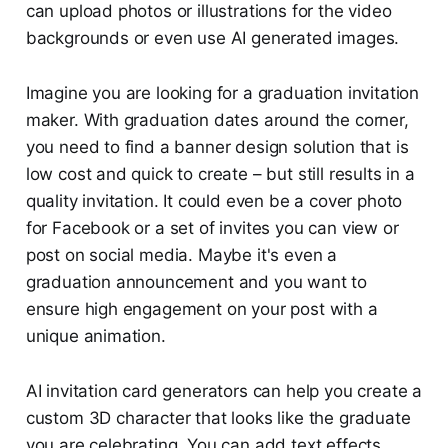
can upload photos or illustrations for the video
backgrounds or even use AI generated images.
Imagine you are looking for a graduation invitation
maker. With graduation dates around the corner,
you need to find a banner design solution that is
low cost and quick to create – but still results in a
quality invitation. It could even be a cover photo
for Facebook or a set of invites you can view or
post on social media. Maybe it's even a
graduation announcement and you want to
ensure high engagement on your post with a
unique animation.
AI invitation card generators can help you create a
custom 3D character that looks like the graduate
you are celebrating. You can add text effects,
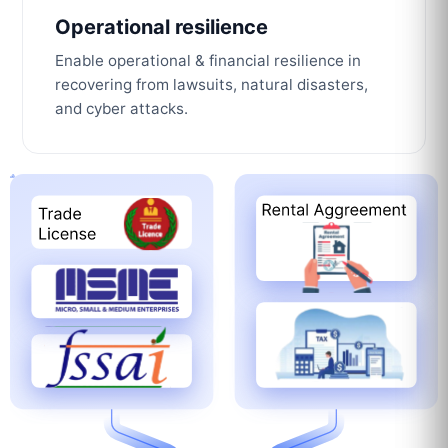
Operational resilience
Enable operational & financial resilience in
recovering from lawsuits, natural disasters,
and cyber attacks.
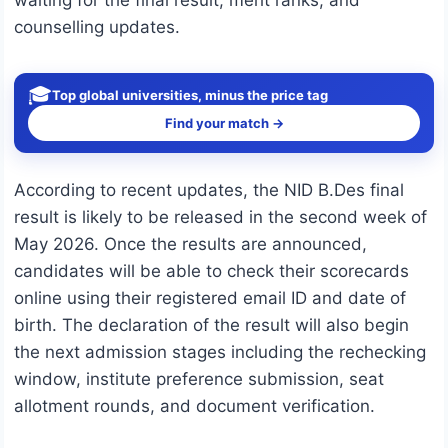
waiting for the final result, merit ranks, and
counselling updates.
🎓
Top global universities, minus the price tag
Find your match →
According to recent updates, the NID B.Des final
result is likely to be released in the second week of
May 2026. Once the results are announced,
candidates will be able to check their scorecards
online using their registered email ID and date of
birth. The declaration of the result will also begin
the next admission stages including the rechecking
window, institute preference submission, seat
allotment rounds, and document verification.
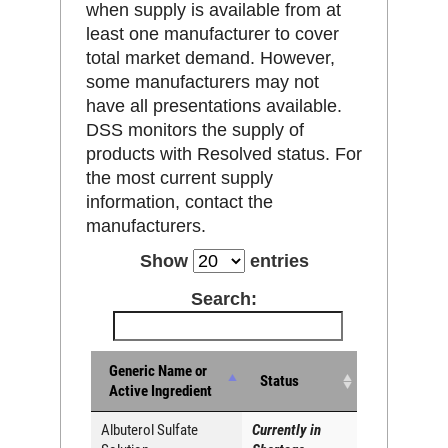
when supply is available from at
least one manufacturer to cover
total market demand. However,
some manufacturers may not
have all presentations available.
DSS monitors the supply of
products with Resolved status. For
the most current supply
information, contact the
manufacturers.
Show
entries
Search:
Generic Name or
Status
Active Ingredient
Albuterol Sulfate
Currently in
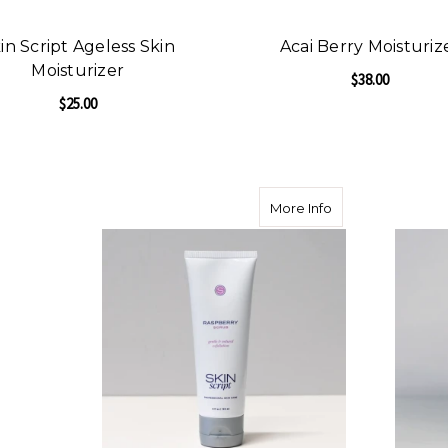
in Script Ageless Skin
Acai Berry Moisturiz
Moisturizer
$38.00
$25.00
F
CHOOSE OPTIONS
FOR SKIN SCRIPT AGELESS SKIN MOISTURI
CHOOSE OPTIONS
about Skin Script
More Info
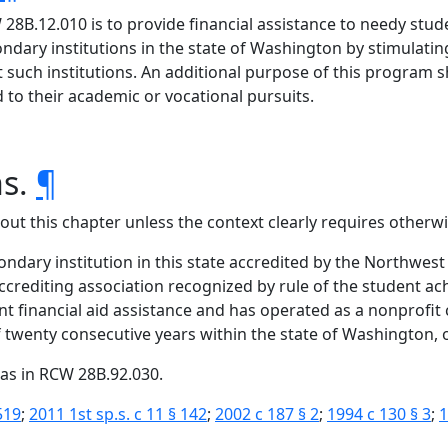
8B.12.010 is to provide financial assistance to needy stud
condary institutions in the state of Washington by stimula
 such institutions. An additional purpose of this program s
to their academic or vocational pursuits.
ns.
¶
hout this chapter unless the context clearly requires otherwi
ondary institution in this state accredited by the Northwest
crediting association recognized by rule of the student ac
dent financial aid assistance and has operated as a nonprofit 
twenty consecutive years within the state of Washington, or 
as in RCW 28B.92.030.
519
;
2011 1st sp.s. c 11 § 142
;
2002 c 187 § 2
;
1994 c 130 § 3
;
1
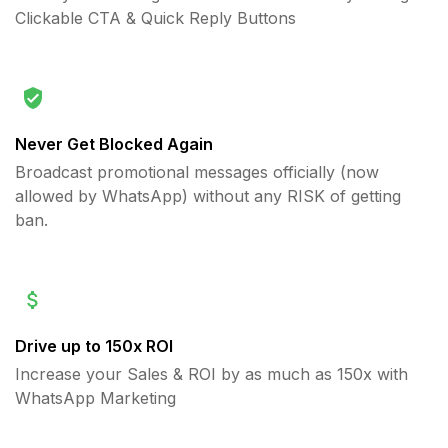
Clickable CTA & Quick Reply Buttons
Never Get Blocked Again
Broadcast promotional messages officially (now
allowed by WhatsApp) without any RISK of getting
ban.
Drive up to 150x ROI
Increase your Sales & ROI by as much as 150x with
WhatsApp Marketing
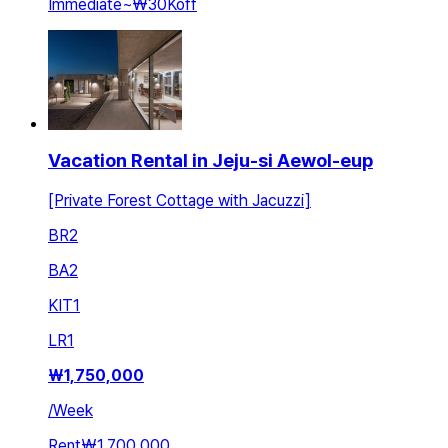
Immediate
~
₩30K
off
Vacation Rental in Jeju-si Aewol-eup
[Private Forest Cottage with Jacuzzi]
BR
2
BA
2
KIT
1
LR
1
₩
1,750,000
/
Week
Rent
₩1,700,000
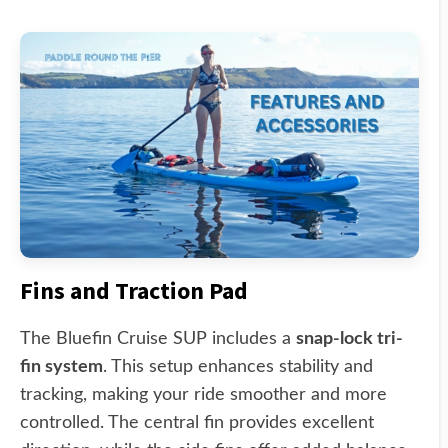
Fins and Traction Pad
The Bluefin Cruise SUP includes a
snap-lock tri-
fin system
. This setup enhances stability and
tracking, making your ride smoother and more
controlled. The central fin provides excellent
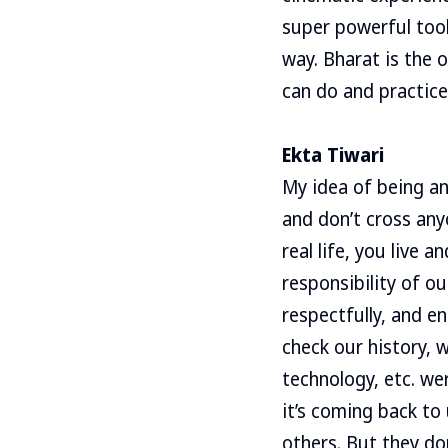
super powerful tool
way. Bharat is the 
can do and practice
Ekta Tiwari
My idea of being and
and don’t cross any
real life, you live a
responsibility of o
respectfully, and en
check our history, 
technology, etc. we
it’s coming back to
others. But they don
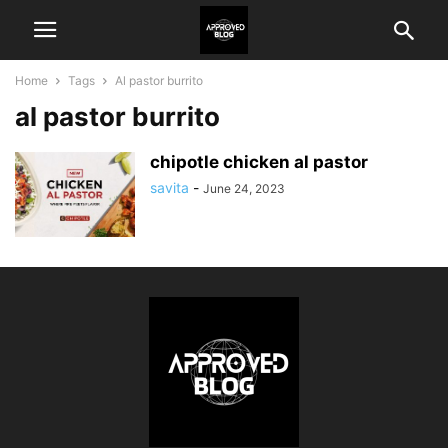
Home
Tags
Al pastor burrito
al pastor burrito
chipotle chicken al pastor
savita
-
June 24, 2023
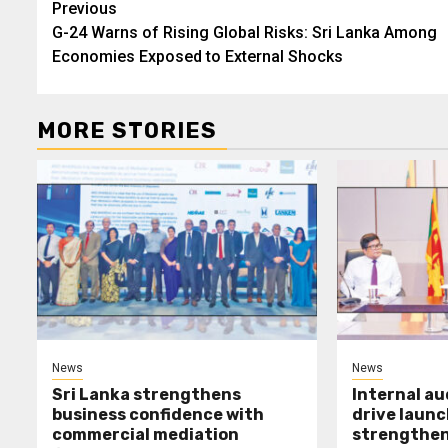
Post
Previous
G-24 Warns of Rising Global Risks: Sri Lanka Among
navigation
Economies Exposed to External Shocks
MORE STORIES
News
News
Sri Lanka strengthens
Internal a
business confidence with
drive launc
commercial mediation
strengthen 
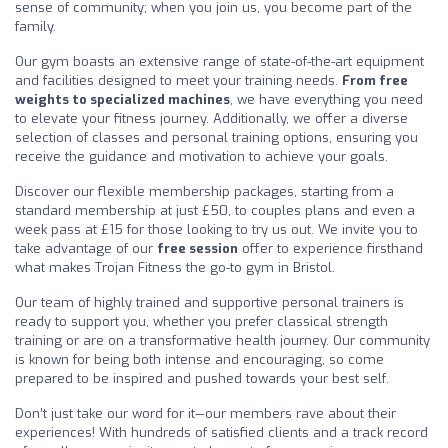
sense of community; when you join us, you become part of the
family.
Our gym boasts an extensive range of state-of-the-art equipment
and facilities designed to meet your training needs.
From free
weights to specialized machines
, we have everything you need
to elevate your fitness journey. Additionally, we offer a diverse
selection of classes and personal training options, ensuring you
receive the guidance and motivation to achieve your goals.
Discover our flexible membership packages, starting from a
standard membership at just £50, to couples plans and even a
week pass at £15 for those looking to try us out. We invite you to
take advantage of our
free session
offer to experience firsthand
what makes Trojan Fitness the go-to gym in Bristol.
Our team of highly trained and supportive personal trainers is
ready to support you, whether you prefer classical strength
training or are on a transformative health journey. Our community
is known for being both intense and encouraging, so come
prepared to be inspired and pushed towards your best self.
Don’t just take our word for it—our members rave about their
experiences! With hundreds of satisfied clients and a track record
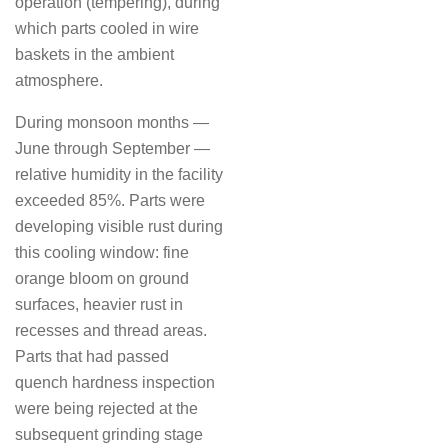
operation (tempering), during
which parts cooled in wire
baskets in the ambient
atmosphere.
During monsoon months —
June through September —
relative humidity in the facility
exceeded 85%. Parts were
developing visible rust during
this cooling window: fine
orange bloom on ground
surfaces, heavier rust in
recesses and thread areas.
Parts that had passed
quench hardness inspection
were being rejected at the
subsequent grinding stage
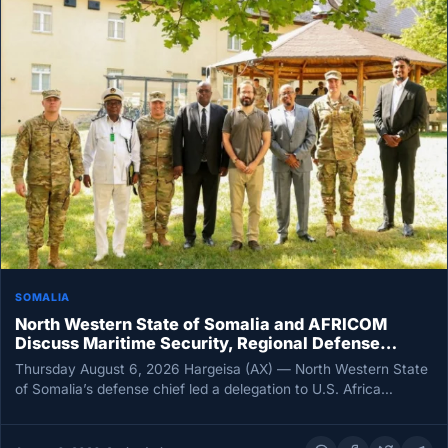
SOMALIA
North Western State of Somalia and AFRICOM
Discuss Maritime Security, Regional Defense
Cooperation
Thursday August 6, 2026 Hargeisa (AX) — North Western State
of Somalia’s defense chief led a delegation to U.S. Africa…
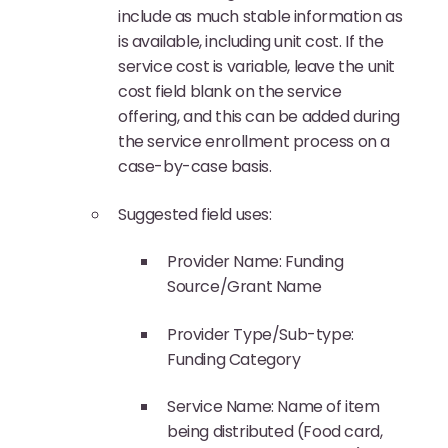
include as much stable information as
is available, including unit cost. If the
service cost is variable, leave the unit
cost field blank on the service
offering, and this can be added during
the service enrollment process on a
case-by-case basis.
Suggested field uses:
Provider Name: Funding
Source/Grant Name
Provider Type/Sub-type:
Funding Category
Service Name: Name of item
being distributed (Food card,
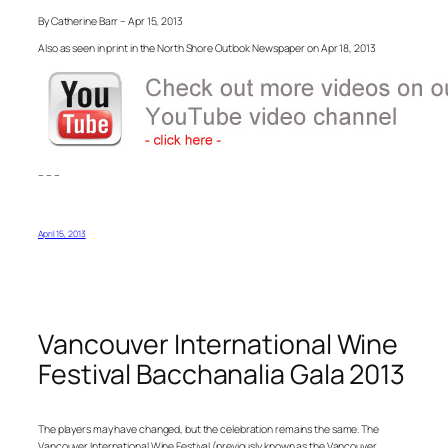
By Catherine Barr – Apr 15, 2013
Also as seen in print in the North Shore Outlook Newspaper on Apr 18, 2013
– – –
April 15, 2013
Vancouver International Wine
Festival Bacchanalia Gala 2013
The players may have changed, but the celebration remains the same. The
Vancouver International Wine Festival (previously known as the Vancouver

• [WHAT YOU WILL DO]
Reproduce exactly the lines from the beginning of the material down to the line containing "post on social media. Maybe it's even a", both ends included, but not the pictures or anything after.

• [PROBLEM SOLUTION]
can upload photos or illustrations for the video
backgrounds or even use AI generated images.
Imagine you are looking for a graduation invitation
maker. With graduation dates around the corner,
you need to find a banner design solution that is
low cost and quick to create – but still results in a
quality invitation. It could even be a cover photo
for Facebook or a set of invites you can view or
post on social media. Maybe it's even a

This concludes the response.